Introduction
For a square full-rank matrix $G$, the usual SVD is
\[G = U\Sigma V^\top\]and the closest orthogonal matrix to $G$ in Frobenius norm is the polar factor
\[Q = UV^\top.\]But computing the SVD can be expensive.

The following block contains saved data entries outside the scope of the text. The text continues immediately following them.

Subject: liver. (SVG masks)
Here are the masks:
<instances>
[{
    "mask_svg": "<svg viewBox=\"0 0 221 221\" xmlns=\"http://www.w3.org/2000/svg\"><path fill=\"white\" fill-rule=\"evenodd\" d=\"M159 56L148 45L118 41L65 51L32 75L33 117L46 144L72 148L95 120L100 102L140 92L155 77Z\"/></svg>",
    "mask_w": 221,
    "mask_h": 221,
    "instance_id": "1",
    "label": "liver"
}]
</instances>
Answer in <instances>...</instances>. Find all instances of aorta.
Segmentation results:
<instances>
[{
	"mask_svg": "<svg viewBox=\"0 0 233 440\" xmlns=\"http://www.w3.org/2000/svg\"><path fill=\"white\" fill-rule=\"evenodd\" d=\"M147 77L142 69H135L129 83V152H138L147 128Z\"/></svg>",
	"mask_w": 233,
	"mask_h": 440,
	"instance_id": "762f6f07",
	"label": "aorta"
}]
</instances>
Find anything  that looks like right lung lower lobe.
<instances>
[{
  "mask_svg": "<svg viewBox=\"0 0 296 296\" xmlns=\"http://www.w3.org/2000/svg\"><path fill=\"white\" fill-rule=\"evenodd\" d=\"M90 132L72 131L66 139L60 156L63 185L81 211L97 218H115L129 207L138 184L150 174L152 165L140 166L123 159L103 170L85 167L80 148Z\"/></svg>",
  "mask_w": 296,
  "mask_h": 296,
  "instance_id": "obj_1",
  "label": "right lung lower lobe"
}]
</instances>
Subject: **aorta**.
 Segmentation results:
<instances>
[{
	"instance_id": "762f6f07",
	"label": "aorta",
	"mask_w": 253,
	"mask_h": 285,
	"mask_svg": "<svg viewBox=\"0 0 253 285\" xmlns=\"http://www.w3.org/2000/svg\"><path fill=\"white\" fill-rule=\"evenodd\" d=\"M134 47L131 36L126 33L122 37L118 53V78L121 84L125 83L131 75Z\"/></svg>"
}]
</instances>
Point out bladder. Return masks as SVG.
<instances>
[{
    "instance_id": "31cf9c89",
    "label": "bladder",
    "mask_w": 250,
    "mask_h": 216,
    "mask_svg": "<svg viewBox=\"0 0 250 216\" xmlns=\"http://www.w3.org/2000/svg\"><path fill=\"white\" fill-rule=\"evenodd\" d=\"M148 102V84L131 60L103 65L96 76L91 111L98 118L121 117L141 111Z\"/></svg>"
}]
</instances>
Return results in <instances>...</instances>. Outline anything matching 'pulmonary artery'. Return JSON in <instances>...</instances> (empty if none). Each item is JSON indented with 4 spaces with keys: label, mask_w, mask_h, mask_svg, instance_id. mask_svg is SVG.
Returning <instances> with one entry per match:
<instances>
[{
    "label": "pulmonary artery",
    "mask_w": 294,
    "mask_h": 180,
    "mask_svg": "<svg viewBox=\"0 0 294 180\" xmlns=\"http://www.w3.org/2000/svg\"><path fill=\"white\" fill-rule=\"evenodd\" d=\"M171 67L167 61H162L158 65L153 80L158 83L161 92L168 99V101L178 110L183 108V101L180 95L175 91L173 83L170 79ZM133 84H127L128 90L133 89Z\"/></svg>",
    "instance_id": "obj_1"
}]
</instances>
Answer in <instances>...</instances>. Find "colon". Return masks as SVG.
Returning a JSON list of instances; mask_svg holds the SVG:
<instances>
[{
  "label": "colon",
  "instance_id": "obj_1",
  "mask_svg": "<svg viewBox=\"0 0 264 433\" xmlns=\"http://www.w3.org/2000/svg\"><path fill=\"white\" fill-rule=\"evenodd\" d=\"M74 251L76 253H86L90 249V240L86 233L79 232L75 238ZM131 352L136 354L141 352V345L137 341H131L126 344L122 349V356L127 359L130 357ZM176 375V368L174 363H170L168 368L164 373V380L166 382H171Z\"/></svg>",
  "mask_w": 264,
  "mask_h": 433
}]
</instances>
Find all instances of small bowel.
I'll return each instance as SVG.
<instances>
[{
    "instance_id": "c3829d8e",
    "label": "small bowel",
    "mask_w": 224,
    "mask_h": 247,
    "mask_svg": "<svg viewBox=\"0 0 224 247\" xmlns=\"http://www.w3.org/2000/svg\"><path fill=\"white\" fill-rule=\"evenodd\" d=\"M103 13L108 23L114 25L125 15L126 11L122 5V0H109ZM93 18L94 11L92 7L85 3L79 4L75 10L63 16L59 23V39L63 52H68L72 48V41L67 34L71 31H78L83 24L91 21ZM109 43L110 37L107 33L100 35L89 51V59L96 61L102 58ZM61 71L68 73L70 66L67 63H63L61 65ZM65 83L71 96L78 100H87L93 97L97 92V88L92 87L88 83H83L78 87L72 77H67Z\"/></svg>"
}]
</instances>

Newton-Schulz gives an iterative way to get approximately the same orthogonalized matrix without explicitly doing an SVD.
Goal
We want
\[Q^\top Q = I\]and $Q$ should be close to $G$. The orthogonalized matrix is
\[Q = G(G^\top G)^{-1/2}\]The hard part is computing $(G^\top G)^{-1/2}$. Newton-Schulz approximates this through matrix iterations.

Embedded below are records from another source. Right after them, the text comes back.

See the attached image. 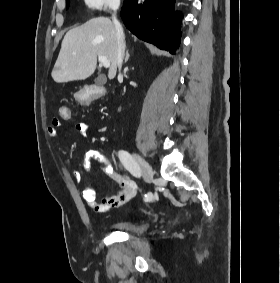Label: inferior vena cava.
I'll list each match as a JSON object with an SVG mask.
<instances>
[{
    "mask_svg": "<svg viewBox=\"0 0 280 283\" xmlns=\"http://www.w3.org/2000/svg\"><path fill=\"white\" fill-rule=\"evenodd\" d=\"M118 7L114 8V14L112 15L113 24L116 30V38H117V66L119 70H121L124 53H125V37L123 33V28L116 17V10Z\"/></svg>",
    "mask_w": 280,
    "mask_h": 283,
    "instance_id": "602c4592",
    "label": "inferior vena cava"
}]
</instances>
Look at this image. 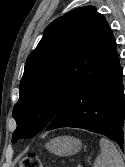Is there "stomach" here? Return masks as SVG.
<instances>
[{"label":"stomach","instance_id":"stomach-1","mask_svg":"<svg viewBox=\"0 0 125 167\" xmlns=\"http://www.w3.org/2000/svg\"><path fill=\"white\" fill-rule=\"evenodd\" d=\"M46 148L56 155L70 156L81 150L82 142L72 136H61L50 140Z\"/></svg>","mask_w":125,"mask_h":167}]
</instances>
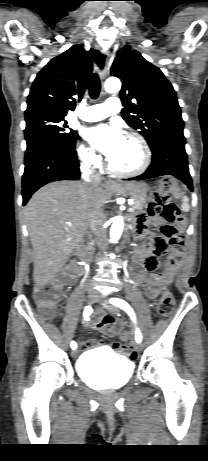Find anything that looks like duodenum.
Wrapping results in <instances>:
<instances>
[{
	"mask_svg": "<svg viewBox=\"0 0 208 461\" xmlns=\"http://www.w3.org/2000/svg\"><path fill=\"white\" fill-rule=\"evenodd\" d=\"M80 257L83 261H87L91 255V245L87 237H85L79 244Z\"/></svg>",
	"mask_w": 208,
	"mask_h": 461,
	"instance_id": "obj_1",
	"label": "duodenum"
}]
</instances>
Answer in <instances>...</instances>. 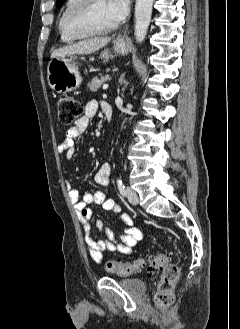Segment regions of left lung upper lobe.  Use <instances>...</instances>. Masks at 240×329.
<instances>
[{
    "mask_svg": "<svg viewBox=\"0 0 240 329\" xmlns=\"http://www.w3.org/2000/svg\"><path fill=\"white\" fill-rule=\"evenodd\" d=\"M65 0H56V6L60 8Z\"/></svg>",
    "mask_w": 240,
    "mask_h": 329,
    "instance_id": "left-lung-upper-lobe-1",
    "label": "left lung upper lobe"
}]
</instances>
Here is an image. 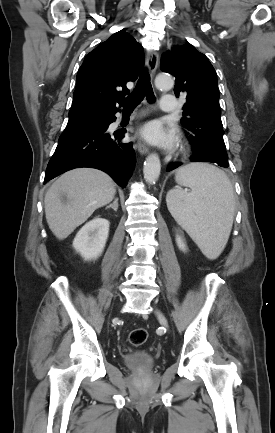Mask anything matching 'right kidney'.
Returning <instances> with one entry per match:
<instances>
[{"label": "right kidney", "mask_w": 275, "mask_h": 433, "mask_svg": "<svg viewBox=\"0 0 275 433\" xmlns=\"http://www.w3.org/2000/svg\"><path fill=\"white\" fill-rule=\"evenodd\" d=\"M109 224L108 220L98 216L87 222L76 234L73 247L85 260L96 259L102 254L109 234Z\"/></svg>", "instance_id": "1"}]
</instances>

Newton-Schulz iteration for orthogonalization
A common form is
\[X_{k+1} = \frac{1}{2}X_k(3I - X_k^\top X_k)\]Initialize with a scaled version of $G$:
\[X_0 = \frac{G}{\|G\|_F}\]or sometimes
\[X_0 = \frac{G}{\|G\|_2}.\]Then iterate
\[X_{k+1} = \frac{1}{2}X_k(3I - X_k^\top X_k).\]As $k$ increases, $X_k^\top X_k \to I$, so $X_k$ becomes approximately orthogonal.
The final result is
\[Q \approx X_k.\]Numerical example
Let
\[G = \begin{bmatrix} 1 & 2 \\ 3 & 4 \end{bmatrix}.\]First compute its Frobenius norm:
\[\|G\|_F = \sqrt{1^2 + 2^2 + 3^2 + 4^2} = \sqrt{30} \approx 5.477.\]So
\[X_0 = \frac{1}{5.477} \begin{bmatrix} 1 & 2 \\ 3 & 4 \end{bmatrix} \approx \begin{bmatrix} 0.183 & 0.365 \\ 0.548 & 0.730 \end{bmatrix}.\]Now apply Newton-Schulz.
Iteration 1
\[X_1 = \frac{1}{2}X_0(3I - X_0^\top X_0)\]which gives approximately
\[X_1 = \begin{bmatrix} 0.173 & 0.356 \\ 0.554 & 0.737 \end{bmatrix}.\]This is still not very orthogonal:
\[X_1^\top X_1 \approx \begin{bmatrix} 0.337 & 0.470 \\ 0.470 & 0.670 \end{bmatrix}.\]Iteration 2
\[X_2 = \frac{1}{2}X_1(3I - X_1^\top X_1)\]gives approximately
\[X_2 = \begin{bmatrix} 0.117 & 0.408 \\ 0.625 & 0.754 \end{bmatrix}.\]Now
\[X_2^\top X_2 \approx \begin{bmatrix} 0.404 & 0.519 \\ 0.519 & 0.735 \end{bmatrix}.\]Still not fully orthogonal, but improving.
After more iterations
After several iterations, Newton-Schulz converges to approximately
\[Q \approx \begin{bmatrix} -0.514 & 0.857 \\ 0.857 & 0.514 \end{bmatrix}.\]Check orthogonality:
\[Q^\top Q \approx \begin{bmatrix} 1 & 0 \\ 0 & 1 \end{bmatrix}.\]So the orthogonalized version of
\[G = \begin{bmatrix} 1 & 2 \\ 3 & 4 \end{bmatrix}\]is approximately
\[\boxed{ Q = \begin{bmatrix} -0.514 & 0.857 \\ 0.857 & 0.514 \end{bmatrix} }\]Why Newton-Schulz is useful
The SVD approach gives
\[G = U\Sigma V^\top, \qquad Q = UV^\top.\]This is accurate but expensive.
Newton-Schulz only uses matrix multiplications:
\[X_k^\top X_k, \qquad X_k(3I - X_k^\top X_k).\]That makes it attractive on GPUs, because matrix multiplication is highly optimized and parallelizable.
So in practice:
\[\boxed{Q \approx X_K}\]where
\[X_{k+1} = \frac{1}{2}X_k(3I - X_k^\top X_k).\]Usually a small number of iterations, such as $5$ to $10$, is enough if $G$ is well-scaled.